What is Retrieval-Augmented Generation (RAG)?
Retrieval-Augmented Generation (RAG) is an AI architecture that connects a language model with your own knowledge base to generate answers solely based on provided sources. Large language models like GPT-4 or Llama 3 only know what was in their training data. If you ask such a model about your internal quality manual or your current revenue forecast, it can only guess. It hallucinates a plausible answer that may be wrong. This is where RAG comes in.
RAG couples a language model with your own knowledge base. The system searches your documents for relevant passages, enriches the query with them, and lets the model answer based only on those findings. The answer includes a source you can check. That is the difference between a well-informed employee and one who just talks off the top of their head.
How does RAG work in three steps?
RAG works in three steps: ingesting sources, vector search, and grounding in the prompt.
- Data ingestion and chunking: The first step is preparing your data. A RAG system splits documents into small, meaningful sections. Experts call this process chunking. Chunking is the process by which a RAG system breaks documents into semantically closed sections (typically paragraphs or chapters) to make them individually indexable and searchable. A chunk can be a paragraph, a chapter, or a table. For most enterprise documents, chunk sizes between a paragraph and a chapter have proven effective because smaller chunks increase precision and larger chunks improve context.
- Vector search: From each chunk, the system creates an embedding vector. An embedding is a long series of numbers that mathematically encodes the meaning of the text, similar to invisible GPS coordinates for text snippets. Similar texts get similar number vectors and therefore lie close together. The system stores these vectors in a vector database. When a user asks a question, that question is also converted into an embedding vector. The database then searches for the vectors most similar to the question. This is vector search.
- Grounding in the prompt: The found text passages land together with the original question in a so-called prompt, which is the concrete task we give to the language model. The language model receives the instruction to answer only based on these sources. Experts call this step grounding. The model can no longer freely associate; it is tied to the provided facts. The answer becomes traceable and verifiable.
Data maintenance as the most important lever
The quality of a RAG system depends on data maintenance and retrieval, not on the model.
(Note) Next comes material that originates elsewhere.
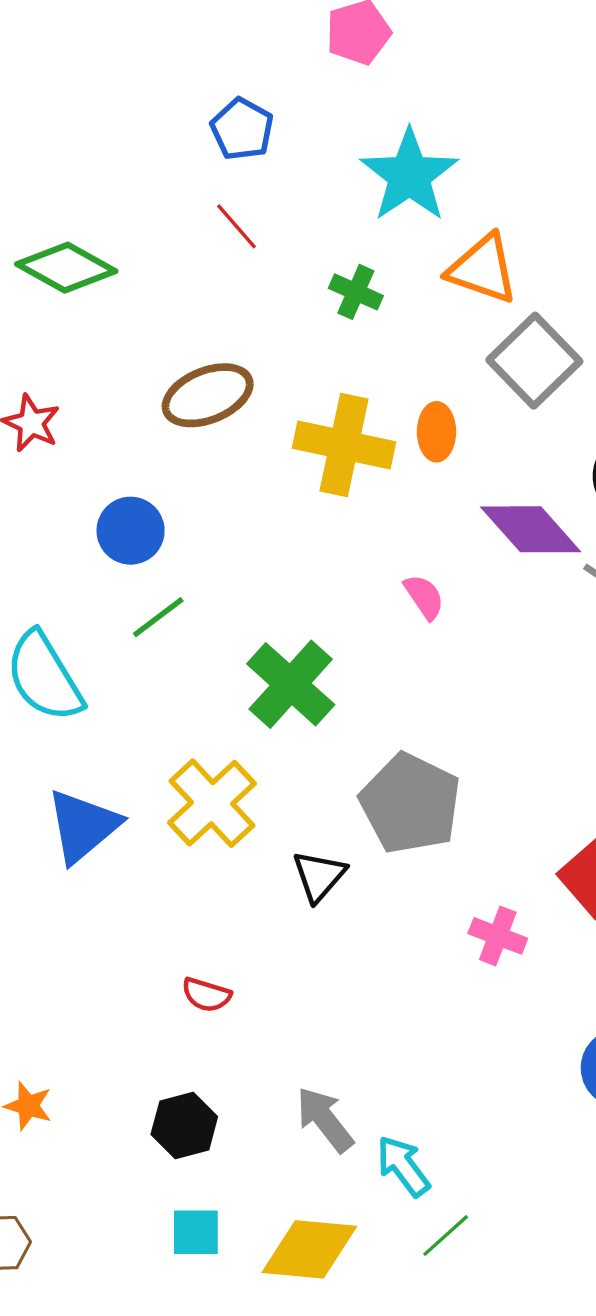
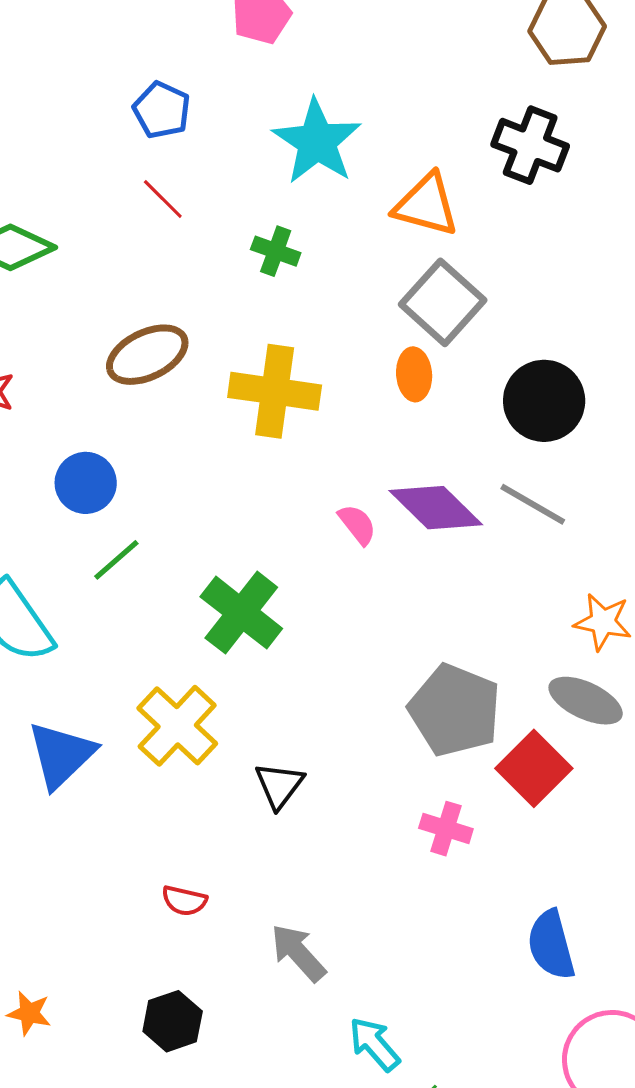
orange triangle: (483, 269) -> (426, 205), moved
orange ellipse: (437, 432) -> (414, 374), moved
purple diamond: (531, 529) -> (436, 508), moved
gray pentagon: (410, 804) -> (455, 710), moved
gray arrow: (325, 1119) -> (298, 953), moved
A large, expensive language model is useless if the sources are poor or the system cannot find the right passages. Our position is clear: data maintenance is the most important lever. You must clean your documents, resolve contradictions, and remove outdated information. A RAG system that accesses contradictory sources will confidently deliver wrong answers.
The second lever is retrieval quality. Vector search finds similar texts, but not always the best ones. A reranking method can re-sort the found results and put the most relevant ones at the top. The size of the chunks also matters. A good retrieval process combines vector search with keyword search to find both semantically related results (meaning is taken into account) and exact terms.
Traceability of the answer is another quality feature. The system should not only deliver the answer but also indicate which document and which passage the information comes from. Only then can a user verify the answer. Without this source citation, the answer remains a black box, even if it looks correct.
Access control and GDPR in the enterprise
A RAG system in an enterprise accesses confidential documents. This means you must map access control to the sources. An employee in accounting should not be able to see personnel files. The RAG system must take over access rights from your user directory, i.e., from the same account management that Outlook or Windows login use (e.g., Microsoft Active Directory).
Personal data in the sources is another issue. If your documents contain names, addresses, or other personal information, you must protect them. One option is to replace personal details like names or addresses with placeholders or codes before storing them; experts call this pseudonymization. Another is filtering the answers through a guardrail. A guardrail is an additional check that scans the model's answer for sensitive content and blocks it if necessary. We consider guardrails indispensable as soon as personal data is involved.
Processing should take place within the EU to ensure GDPR compliance. Many cloud providers offer European data centers. Make sure your data does not leave the processing location.
Evaluation and monitoring
Evaluation and monitoring are the third building block. You need to measure whether your RAG system delivers good answers. This includes metrics such as the relevance of the found sources, the correctness of the answer, and the absence of hallucinations. Concrete industry standards like the RAGAS framework or metrics such as Faithfulness and Answer Relevance help systematically capture quality. Without such a measurement process, reliability remains a claim. Build a test set of typical questions and expected answers. Run the system against this test set regularly and track the results over time.
Our position is that a RAG system should not go into production without guardrails and evaluation. The technology is powerful, but it needs a framework of security and control.
What RAG cannot do
RAG is not a silver bullet, but it is the best way to make AI answers verifiable. RAG cannot:
- generate new facts outside the sources,
- write creative texts beyond the template,
- resolve contradictory sources on its own.
For enterprises that want to use AI for internal knowledge work, customer support, or compliance-relevant processes, RAG is currently (as of 2025) the best approach.
Conclusion: Verifiable AI answers
The technology is evolving quickly. New methods like Agentic RAG or Multi-Hop RAG expand the possibilities. But the basic principles remain: good data, good retrieval, clear control. Those who follow these principles can use AI answers that you can source.